On the sumoud narrative and its dangers
One of the most celebrated qualities of the people of Gaza is their sumoud, their steadfastness and capacity to endure the woes inflicted by Israeli terror. Media coverage of the tiny strip is full of soppy stories about how, regardless of the number of times Israel mows the lawn or casts lead, farmers will always sow their buffer zone farmlands and medics will never cease to improvise with what little they have.
The question is not whether the people of Gaza have given up on their professions and fell to their knees before their occupiers, but the cheap reproduction of them as an extraordinary population who will continue to endure all sufferings imposed on their lives and cling to their cause. What is more disturbing is that foreign journalists on the ground often steer the conversation to get the answers they are looking for. The people of Gaza have memorised the right answer: No matter what, we will never leave.
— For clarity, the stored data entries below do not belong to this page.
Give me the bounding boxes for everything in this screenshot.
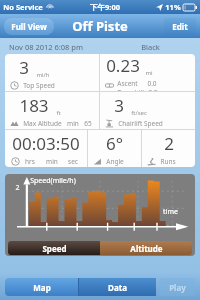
staticText: Speed(mile/h) bbox=[30, 176, 76, 186]
staticText: Speed bbox=[42, 243, 67, 254]
staticText: 2 bbox=[15, 183, 20, 193]
staticText: Full View bbox=[11, 21, 47, 32]
staticText: Angle bbox=[106, 157, 124, 166]
staticText: Ascent bbox=[117, 79, 138, 88]
staticText: Black bbox=[141, 42, 160, 52]
staticText: ft/sec bbox=[131, 109, 147, 117]
button[interactable]: Play bbox=[159, 278, 195, 296]
staticText: 下午9:00 bbox=[90, 2, 120, 12]
staticText: Max Altitude bbox=[23, 119, 62, 128]
staticText: time bbox=[163, 207, 178, 217]
staticText: 6° bbox=[106, 132, 123, 155]
staticText: mi/h bbox=[36, 71, 50, 79]
staticText: Chairlift Speed bbox=[118, 119, 163, 128]
staticText: Runs bbox=[160, 157, 176, 166]
staticText: Edit bbox=[172, 21, 188, 32]
staticText: 65 bbox=[84, 119, 92, 128]
button[interactable]: Edit bbox=[164, 18, 196, 35]
staticText: 11% bbox=[165, 2, 181, 12]
staticText: sec bbox=[68, 157, 78, 166]
staticText: 00:03:50 bbox=[12, 132, 80, 155]
staticText: ft bbox=[56, 109, 61, 117]
staticText: hrs bbox=[25, 157, 35, 166]
staticText: 0.2 bbox=[148, 88, 158, 91]
staticText: mi bbox=[145, 69, 153, 77]
staticText: 2 bbox=[164, 132, 174, 155]
button[interactable]: Speed bbox=[8, 241, 100, 255]
staticText: 0.0 bbox=[147, 79, 157, 88]
staticText: Downhill bbox=[117, 88, 144, 91]
staticText: Nov 08 2012 6:08 pm bbox=[9, 42, 83, 52]
button[interactable]: Full View bbox=[4, 18, 54, 35]
staticText: 3 bbox=[19, 56, 29, 79]
button[interactable]: Data bbox=[79, 278, 156, 296]
staticText: Map bbox=[33, 282, 51, 293]
staticText: min bbox=[46, 157, 58, 166]
staticText: Data bbox=[108, 282, 127, 293]
staticText: 183 bbox=[19, 94, 49, 117]
staticText: 3 bbox=[114, 94, 124, 117]
staticText: 0.23 bbox=[106, 54, 140, 77]
staticText: Play bbox=[169, 282, 186, 293]
staticText: Top Speed bbox=[23, 81, 55, 90]
button[interactable]: Map bbox=[5, 278, 78, 296]
staticText: No Service bbox=[3, 2, 43, 12]
staticText: Off Piste bbox=[72, 17, 128, 35]
staticText: min bbox=[67, 119, 79, 128]
button[interactable]: Altitude bbox=[100, 241, 192, 255]
staticText: Altitude bbox=[130, 243, 163, 254]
The truth, however, is that the “people of Gaza” are for the most part sick of this framing and, in fact, a considerable number of them are leaving. In September 2014, nearly five hundred Palestinians from Gaza drowned in the Mediterranean as they attempted to reach Europe. To risk one’s life with smugglers and brave seas in pursuit of a better life elsewhere should tell us something about people’s limited capacity to endure inhumane conditions as well as the limited truth of the sumoud narrative. This is not to say that people are abandoning their struggle for justice and their liberation ideals; many join activist groups or dedicate years of research to them. However, it is time to step back a little and reassess the sumoud narrative; it is perhaps time to understand Gaza and its people on their own terms. To do so, one should look critically at blanket narratives and long-held assumptions, as well as changes that have occurred to established concepts.
There are, to my mind, two primary dangers in trumpeting this narrative of sumoud. The first lies in transforming an ordinary population into mythical creatures able to overcome the most excruciating of circumstances. This transformation places a high, and utterly unjustified, expectation on Gaza’s Palestinians to endure Israel’s relentless aggression and to hold on to the land regardless of the level of destruction implemented. This expectation winds up minimising the power and consequences of Israel’s occupation because, no matter how filthy and bloody it becomes, the Palestinians are predisposed to endure.
For Palestinians on visas abroad, questions on whether they plan to go back to Gaza at the end of their studies are often posed by -without generalising- some Palestine supporters. To be sure, what motivates the question is a principled concern for the liberation of the land. Leaving Palestine, they would say, is exactly what Israel wants. This objection is often, and understandably, voiced by exiled Palestinians and their younger descendants. It is understandable because their varied experiences of Palestine are defined less by daily reality and more by the vision of what Palestine was and will be again. The present certainly plays a role but actual daily experience makes a lot of difference. Questions of this sort, nevertheless, place a lot of pressure on those in Gaza who already have so much to deal with or live abroad under the threat of deportation. What I am calling for is a more comprehensive understanding of the conditions in Gaza and a re-examination of what sumoud means in contemporary reality.
The second danger is that the sumoud narrative paints steadfastness as a choice rather than a forced reality. Palestinians in Gaza are not given the choice between enduring Israel’s aggression and seeking opportunities elsewhere. Palestinians, at least in part, continue to plough, sow, dig tunnels, and improvise because there is no other option. Simply put, Palestinians endure because they have to, not because they choose to. It is perhaps more worthwhile to write stories on the disgraceful visa processes and mistreatment and degradation of Palestinian asylum seekers than pretend as though we have chosen to suffer and, therefore, to endure. As though we are naïve enough to allow ourselves to hope when no signs of improvement can be glanced anywhere.
The Palestinian governments in the West Bank and Gaza have taken this narrative of a mythical people to heart. Each feels it necessary to act as if the Palestinians are not only doing fine under their dysfunctional governments but are flourishing too. Mahmoud Abbas, for example, is still “state building” and constructing mythical cities such as Rawabi when hardly any land is left. The obscene complicity of both governments, together with the collective efforts of Israel, Egypt, and Jordan, have made it impossible for Palestinians trapped in Gaza to leave and, consequently, they are forced endure.